==== DATA FOR THIS TASK

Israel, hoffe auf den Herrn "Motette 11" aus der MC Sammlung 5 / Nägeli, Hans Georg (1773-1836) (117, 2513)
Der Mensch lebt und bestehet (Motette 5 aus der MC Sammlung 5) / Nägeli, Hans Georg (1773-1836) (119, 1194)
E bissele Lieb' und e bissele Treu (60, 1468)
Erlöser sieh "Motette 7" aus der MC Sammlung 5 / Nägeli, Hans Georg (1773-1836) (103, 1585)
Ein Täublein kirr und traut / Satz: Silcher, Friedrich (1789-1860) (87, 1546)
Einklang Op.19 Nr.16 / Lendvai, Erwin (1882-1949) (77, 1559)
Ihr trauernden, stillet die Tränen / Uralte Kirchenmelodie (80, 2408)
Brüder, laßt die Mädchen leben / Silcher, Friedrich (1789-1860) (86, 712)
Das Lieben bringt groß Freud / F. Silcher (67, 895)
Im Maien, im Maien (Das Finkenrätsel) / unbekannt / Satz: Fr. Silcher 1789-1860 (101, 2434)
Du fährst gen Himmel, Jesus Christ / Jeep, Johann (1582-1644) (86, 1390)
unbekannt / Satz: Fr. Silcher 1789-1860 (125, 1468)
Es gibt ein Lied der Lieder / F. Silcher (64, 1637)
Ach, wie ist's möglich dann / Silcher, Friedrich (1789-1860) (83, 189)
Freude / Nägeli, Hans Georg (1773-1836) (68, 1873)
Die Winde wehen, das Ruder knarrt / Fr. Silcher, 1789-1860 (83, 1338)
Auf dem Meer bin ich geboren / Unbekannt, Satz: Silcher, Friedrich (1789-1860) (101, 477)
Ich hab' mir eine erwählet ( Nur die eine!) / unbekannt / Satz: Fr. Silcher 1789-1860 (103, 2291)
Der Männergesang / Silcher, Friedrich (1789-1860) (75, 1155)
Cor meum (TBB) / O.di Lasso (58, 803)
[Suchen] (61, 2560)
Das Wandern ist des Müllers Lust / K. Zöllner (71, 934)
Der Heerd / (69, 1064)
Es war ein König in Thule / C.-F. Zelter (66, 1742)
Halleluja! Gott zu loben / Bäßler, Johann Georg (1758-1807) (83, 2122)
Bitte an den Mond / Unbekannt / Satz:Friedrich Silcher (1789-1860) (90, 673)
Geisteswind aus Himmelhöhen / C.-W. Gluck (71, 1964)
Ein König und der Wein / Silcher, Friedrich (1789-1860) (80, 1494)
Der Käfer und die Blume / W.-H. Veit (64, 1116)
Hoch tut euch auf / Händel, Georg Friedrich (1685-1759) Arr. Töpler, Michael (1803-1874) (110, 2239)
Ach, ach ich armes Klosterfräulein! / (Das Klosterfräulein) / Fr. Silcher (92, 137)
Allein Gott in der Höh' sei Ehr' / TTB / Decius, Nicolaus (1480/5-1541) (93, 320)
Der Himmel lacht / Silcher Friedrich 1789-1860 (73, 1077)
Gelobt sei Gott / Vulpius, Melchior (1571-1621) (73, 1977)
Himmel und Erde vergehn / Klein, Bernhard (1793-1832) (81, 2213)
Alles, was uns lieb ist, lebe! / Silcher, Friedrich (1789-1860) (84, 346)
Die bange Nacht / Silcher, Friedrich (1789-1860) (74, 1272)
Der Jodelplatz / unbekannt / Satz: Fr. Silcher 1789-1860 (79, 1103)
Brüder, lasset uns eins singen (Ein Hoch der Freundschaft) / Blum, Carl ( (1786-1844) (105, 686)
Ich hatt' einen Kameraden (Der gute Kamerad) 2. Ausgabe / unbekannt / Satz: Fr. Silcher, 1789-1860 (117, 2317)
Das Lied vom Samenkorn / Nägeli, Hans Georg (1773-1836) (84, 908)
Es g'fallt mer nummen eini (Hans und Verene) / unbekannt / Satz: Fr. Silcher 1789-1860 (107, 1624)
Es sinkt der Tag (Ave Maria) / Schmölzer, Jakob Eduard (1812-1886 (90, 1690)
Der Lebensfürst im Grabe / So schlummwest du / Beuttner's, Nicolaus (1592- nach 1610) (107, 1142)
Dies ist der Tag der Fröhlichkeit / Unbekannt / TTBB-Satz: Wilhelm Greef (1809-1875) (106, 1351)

========

* WORK ORDER *
In the records above, find each line that mentions the word "Nägeli", and copy it.

* EXERCISE SOLUTION *
Israel, hoffe auf den Herrn "Motette 11" aus der MC Sammlung 5 / Nägeli, Hans Georg (1773-1836) (117, 2513)
Der Mensch lebt und bestehet (Motette 5 aus der MC Sammlung 5) / Nägeli, Hans Georg (1773-1836) (119, 1194)
Erlöser sieh "Motette 7" aus der MC Sammlung 5 / Nägeli, Hans Georg (1773-1836) (103, 1585)
Freude / Nägeli, Hans Georg (1773-1836) (68, 1873)
Das Lied vom Samenkorn / Nägeli, Hans Georg (1773-1836) (84, 908)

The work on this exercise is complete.